• The records:
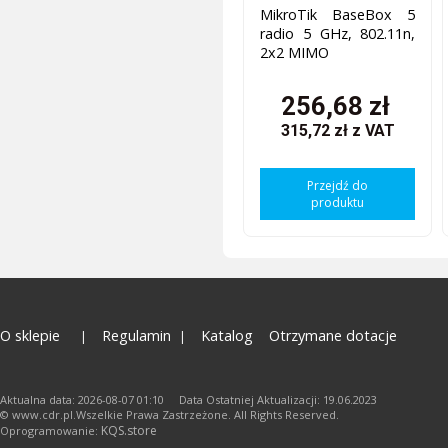
MikroTik BaseBox 5
radio 5 GHz, 802.11n,
2x2 MIMO
256,68 zł
315,72 zł
z VAT
Przejdź do
produktu
O sklepie
Regulamin
Katalog
Otrzymane dotacje
Aktualna data: 2026-08-07 01:10 Data Ostatniej Aktualizacji: 19.06.2023
© www.cdr.pl.Wszelkie Prawa Zastrzeżone. All Rights Reserved.
KQS.store
Oprogramowanie:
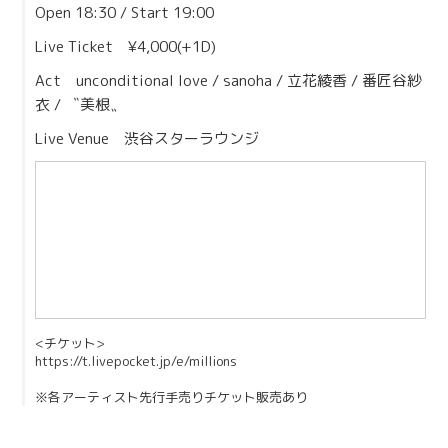
Open 18:30 / Start 19:00
Live Ticket ¥4,000(+1D)
Act unconditional love / sanoha / 立花綾香 / 番匠谷紗
衣 / 〝美根〟
Live Venue
渋谷スターラウンジ
<チケット>
https://t.livepocket.jp/e/millions
※各アーティスト先行手売りチケット販売あり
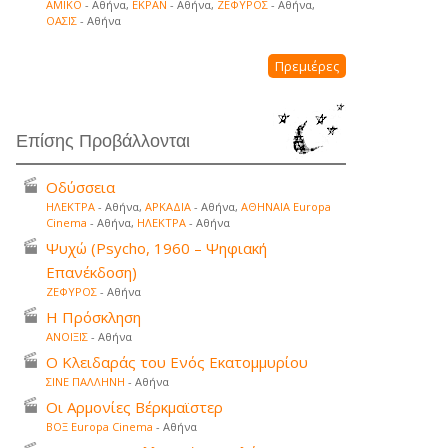
ΑΜΙΚΟ
- Αθήνα,
ΕΚΡΑΝ
- Αθήνα,
ΖΕΦΥΡΟΣ
- Αθήνα,
ΟΑΣΙΣ
- Αθήνα
Πρεμιέρες
Επίσης Προβάλλονται
Οδύσσεια
ΗΛΕΚΤΡΑ
- Αθήνα,
ΑΡΚΑΔΙΑ
- Αθήνα,
ΑΘΗΝΑΙΑ Europa
Cinema
- Αθήνα,
ΗΛΕΚΤΡΑ
- Αθήνα
Ψυχώ (Psycho, 1960 – Ψηφιακή
Επανέκδοση)
ΖΕΦΥΡΟΣ
- Αθήνα
Η Πρόσκληση
ΑΝΟΙΞΙΣ
- Αθήνα
Ο Κλειδαράς του Ενός Εκατομμυρίου
ΣΙΝΕ ΠΑΛΛΗΝΗ
- Αθήνα
Οι Αρμονίες Βέρκμαϊστερ
ΒΟΞ Europa Cinema
- Αθήνα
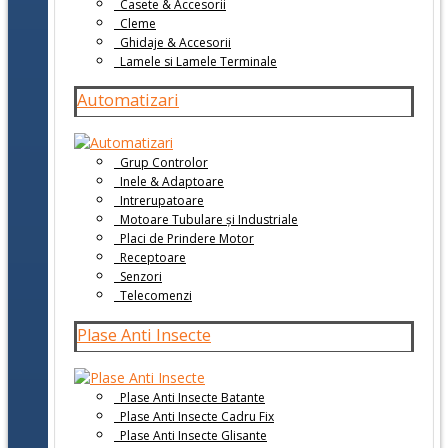
Casete & Accesorii
Cleme
Ghidaje & Accesorii
Lamele si Lamele Terminale
Automatizari
Grup Controlor
Inele & Adaptoare
Intrerupatoare
Motoare Tubulare și Industriale
Placi de Prindere Motor
Receptoare
Senzori
Telecomenzi
Plase Anti Insecte
Plase Anti Insecte Batante
Plase Anti Insecte Cadru Fix
Plase Anti Insecte Glisante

• What to do:
How many lines of the entries contain the string "Plase"? Answer with a number and no other words.

• Exercise result:
4